A primeira das três fases do cessar-fogo entre Israel e o movimento radical palestiniano Hamas terminou hoje sem que exista um acordo sobre uma segunda fase.
Segundo um relatório elaborado pelo Hamas em colaboração com as autoridades de Gaza, a que agência de notícias EFE teve acesso, as forças israelitas, durante a primeira fase do cessar-fogo, mataram 98 pessoas na Faixa de Gaza, feriram outras 490, efetuaram 45 incursões e 37 bombardeamentos contrários à trégua.
O relatório indica que em 210 ocasiões os aviões israelitas sobrevoaram Gaza, que as tropas de Israel abriram fogo em 77 ocasiões e detiveram condutores ou pescadores de Gaza, considerando que tudo isto é uma violação do cessar-fogo.
O documento indica que estas violações começaram no primeiro dia, a 19 de janeiro, quando às primeiras horas do cessar-fogo 32 habitantes de Gaza foram mortos pelas tropas israelitas e continuaram até ao 42º dia.
O relatório do Hamas refere que as tropas israelitas efetuaram incursões ao longo das linhas de retirada quase diariamente, em especial na fronteira com o Egito, para retirar veículos do exército de Israel, que foram acompanhadas por disparos de armas de fogo e nas quais foram mortos habitantes de Gaza e demolidas casas.
Segundo o mesmo documento, as aeronaves israelitas “continuaram a voar quase diariamente durante os períodos de proibição designados (10 a 12 horas por dia)” com “violações relacionadas com o voo de aeronaves de reconhecimento e drones”.

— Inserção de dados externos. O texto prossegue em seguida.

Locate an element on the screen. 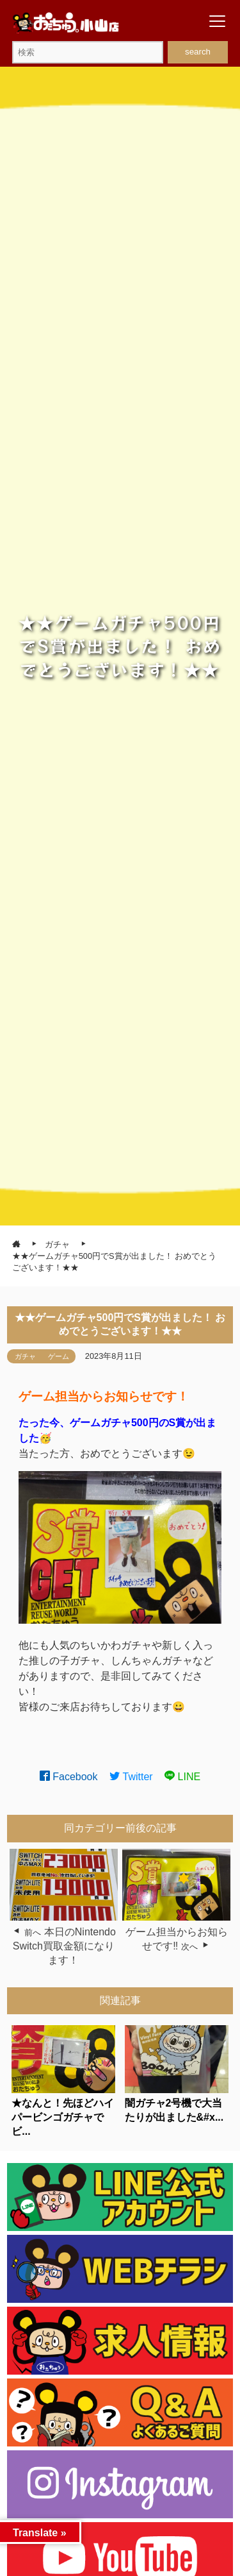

Sobre a libertação de prisioneiros palestinianos em troca de reféns israelitas, que teve lugar semanalmente durante a primeira fase do cessar-fogo, o Hamas queixa-se de atrasos, de ser obrigado a usar roupas com mensagens de propaganda, de alterações nas listas e de impedir os familiares dos deportados para o Egito de se deslocarem até lá para os ver.
Quanto à entrada de mantimentos em Gaza, o grupo radical queixa-se de que Israel só permitiu uma média de 24 camiões de combustível por dia, contra os 50 acordados, bem como 130.000 tendas para alojar civis, das 200.000 acordadas.
Das 60.000 casas pré-fabricadas que deveriam entrar no enclave, o Hamas alega que apenas 15 foram autorizadas a entrar e, no que diz respeito à maquinaria pesada para remover os escombros e reabrir as estradas, nove das 500 necessárias entraram.
O Hamas exigiu hoje a implementação da segunda fase do cessar-fogo na Faixa de Gaza, criticando a proposta norte-americana de uma trégua até meados de abril, aceite por Israel.